* **TASK DESCRIPTION**:
Please output every record below exactly as written, leaving out any pictures.

- Opening Delimiter -

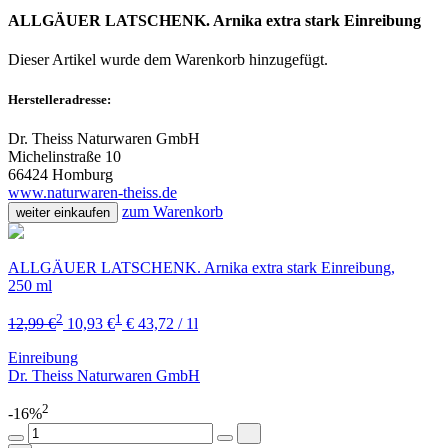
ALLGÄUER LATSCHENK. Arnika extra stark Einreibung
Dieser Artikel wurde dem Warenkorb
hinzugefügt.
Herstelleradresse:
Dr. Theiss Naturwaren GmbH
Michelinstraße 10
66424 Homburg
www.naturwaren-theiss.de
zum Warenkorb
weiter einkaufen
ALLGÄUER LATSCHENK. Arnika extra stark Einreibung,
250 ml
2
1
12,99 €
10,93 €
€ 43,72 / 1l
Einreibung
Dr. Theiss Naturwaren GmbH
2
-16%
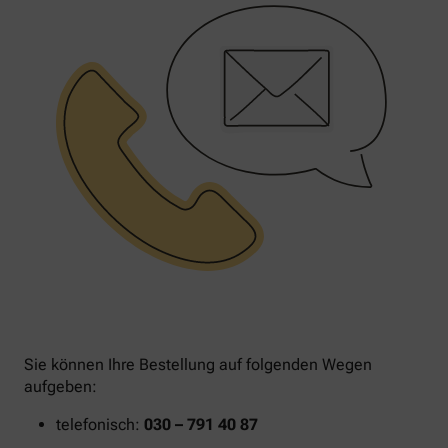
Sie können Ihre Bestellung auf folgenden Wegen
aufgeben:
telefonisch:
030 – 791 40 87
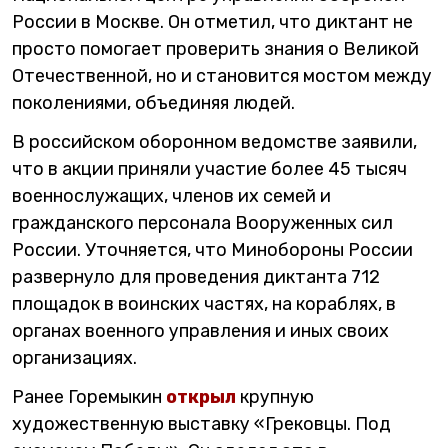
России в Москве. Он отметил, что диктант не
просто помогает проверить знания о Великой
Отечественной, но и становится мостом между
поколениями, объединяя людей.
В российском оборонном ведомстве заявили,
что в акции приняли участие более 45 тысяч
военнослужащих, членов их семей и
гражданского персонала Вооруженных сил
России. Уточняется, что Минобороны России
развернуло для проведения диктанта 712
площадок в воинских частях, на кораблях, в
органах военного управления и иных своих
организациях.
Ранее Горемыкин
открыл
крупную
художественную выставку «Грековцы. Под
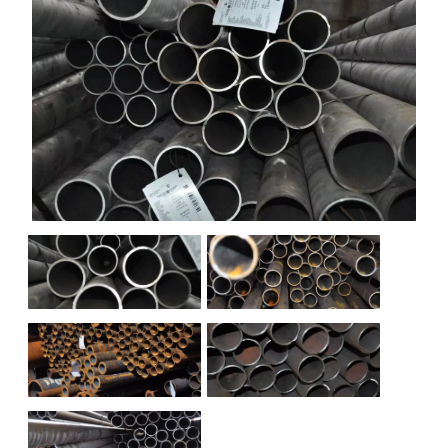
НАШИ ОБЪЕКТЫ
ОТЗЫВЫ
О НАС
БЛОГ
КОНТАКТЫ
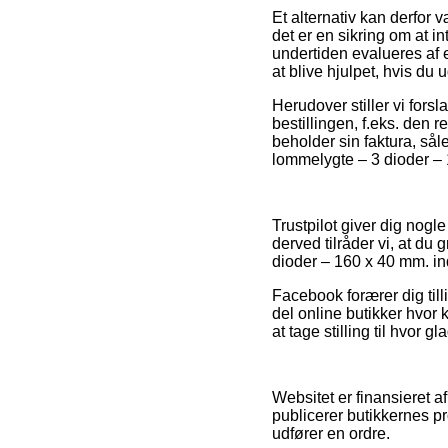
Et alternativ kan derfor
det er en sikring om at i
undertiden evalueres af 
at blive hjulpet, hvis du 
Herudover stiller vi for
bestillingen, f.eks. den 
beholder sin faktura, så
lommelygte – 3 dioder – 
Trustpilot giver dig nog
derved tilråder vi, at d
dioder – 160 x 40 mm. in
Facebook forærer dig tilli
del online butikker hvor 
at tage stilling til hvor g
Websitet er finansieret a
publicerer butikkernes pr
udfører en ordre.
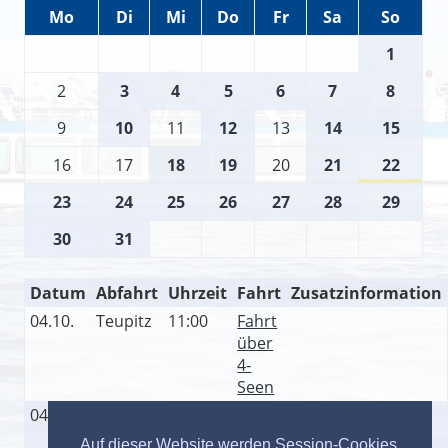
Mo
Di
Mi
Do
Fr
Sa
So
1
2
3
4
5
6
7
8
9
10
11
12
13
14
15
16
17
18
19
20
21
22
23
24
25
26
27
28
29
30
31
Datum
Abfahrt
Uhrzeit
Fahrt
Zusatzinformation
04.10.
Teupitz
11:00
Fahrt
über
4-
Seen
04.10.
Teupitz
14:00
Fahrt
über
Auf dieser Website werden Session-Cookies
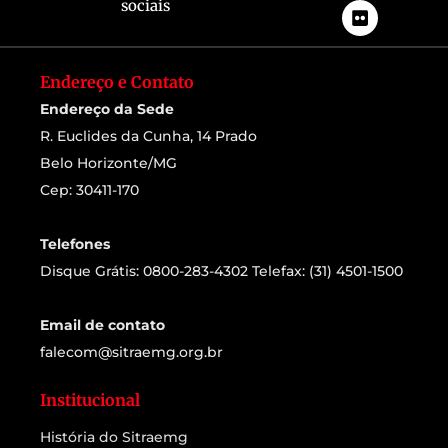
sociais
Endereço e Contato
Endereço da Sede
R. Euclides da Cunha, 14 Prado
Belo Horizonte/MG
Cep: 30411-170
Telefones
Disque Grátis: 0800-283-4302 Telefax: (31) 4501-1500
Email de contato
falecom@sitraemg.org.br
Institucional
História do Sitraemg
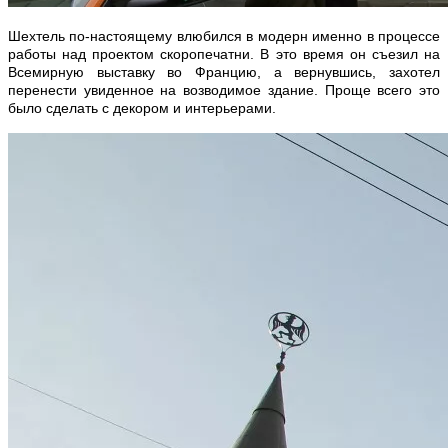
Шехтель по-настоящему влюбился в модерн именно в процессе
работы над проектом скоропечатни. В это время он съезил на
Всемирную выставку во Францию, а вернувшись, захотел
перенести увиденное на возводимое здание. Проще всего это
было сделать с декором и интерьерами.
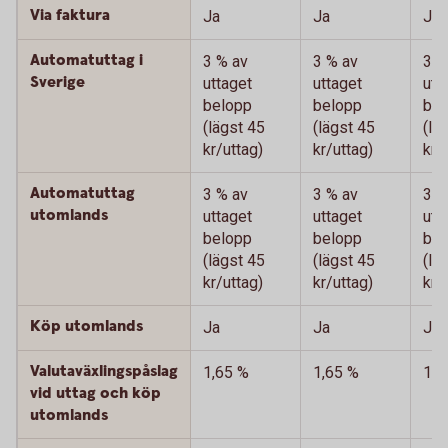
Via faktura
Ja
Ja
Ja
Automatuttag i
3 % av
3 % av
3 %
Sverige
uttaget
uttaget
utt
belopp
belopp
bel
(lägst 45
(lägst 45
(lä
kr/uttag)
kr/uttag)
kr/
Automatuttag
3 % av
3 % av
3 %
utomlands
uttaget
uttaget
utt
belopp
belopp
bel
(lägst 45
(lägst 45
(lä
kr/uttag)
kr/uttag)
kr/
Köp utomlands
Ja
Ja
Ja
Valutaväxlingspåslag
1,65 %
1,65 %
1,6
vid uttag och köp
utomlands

- Closing Delimiter -

* **ANSWER AREA**:
ALLGÄUER LATSCHENK. Arnika extra stark Einreibung
Dieser Artikel wurde dem Warenkorb
hinzugefügt.
Herstelleradresse:
Dr. Theiss Naturwaren GmbH
Michelinstraße 10
66424 Homburg
www.naturwaren-theiss.de
zum Warenkorb
weiter einkaufen
ALLGÄUER LATSCHENK. Arnika extra stark Einreibung,
250 ml
2
1
12,99 €
10,93 €
€ 43,72 / 1l
Einreibung
Dr. Theiss Naturwaren GmbH
2
-16%
Sie können Ihre Bestellung auf folgenden Wegen
aufgeben:
telefonisch:
030 – 791 40 87
России в Москве. Он отметил, что диктант не
просто помогает проверить знания о Великой
Отечественной, но и становится мостом между
поколениями, объединяя людей.
В российском оборонном ведомстве заявили,
что в акции приняли участие более 45 тысяч
военнослужащих, членов их семей и
гражданского персонала Вооруженных сил
России. Уточняется, что Минобороны России
развернуло для проведения диктанта 712
площадок в воинских частях, на кораблях, в
органах военного управления и иных своих
организациях.
Ранее Горемыкин
открыл
крупную
художественную выставку «Грековцы. Под
НАШИ ОБЪЕКТЫ
ОТЗЫВЫ
О НАС
БЛОГ
КОНТАКТЫ
Et alternativ kan derfor
det er en sikring om at i
undertiden evalueres af 
at blive hjulpet, hvis du 
Herudover stiller vi for
bestillingen, f.eks. den 
beholder sin faktura, så
lommelygte – 3 dioder – 
Trustpilot giver dig nog
derved tilråder vi, at d
dioder – 160 x 40 mm. in
Facebook forærer dig tilli
del online butikker hvor 
at tage stilling til hvor g
Websitet er finansieret a
publicerer butikkernes pr
udfører en ordre.
Mo
Di
Mi
Do
Fr
Sa
So
1
2
3
4
5
6
7
8
9
10
11
12
13
14
15
16
17
18
19
20
21
22
23
24
25
26
27
28
29
30
31
Datum
Abfahrt
Uhrzeit
Fahrt
Zusatzinformation
04.10.
Teupitz
11:00
Fahrt
über
4-
Seen
04.10.
Teupitz
14:00
Fahrt
über
Auf dieser Website werden Session-Cookies
sociais
Endereço e Contato
Endereço da Sede
R. Euclides da Cunha, 14 Prado
Belo Horizonte/MG
Cep: 30411-170
Telefones
Disque Grátis: 0800-283-4302 Telefax: (31) 4501-1500
Email de contato
falecom@sitraemg.org.br
Institucional
História do Sitraemg
Шехтель по-настоящему влюбился в модерн именно в процессе
работы над проектом скоропечатни. В это время он съезил на
Всемирную выставку во Францию, а вернувшись, захотел
перенести увиденное на возводимое здание. Проще всего это
было сделать с декором и интерьерами.
Via faktura
Ja
Ja
Ja
Automatuttag i
3 % av
3 % av
3 %
Sverige
uttaget
uttaget
utt
belopp
belopp
bel
(lägst 45
(lägst 45
(lä
kr/uttag)
kr/uttag)
kr/
Automatuttag
3 % av
3 % av
3 %
utomlands
uttaget
uttaget
utt
belopp
belopp
bel
(lägst 45
(lägst 45
(lä
kr/uttag)
kr/uttag)
kr/
Köp utomlands
Ja
Ja
Ja
Valutaväxlingspåslag
1,65 %
1,65 %
1,6
vid uttag och köp
utomlands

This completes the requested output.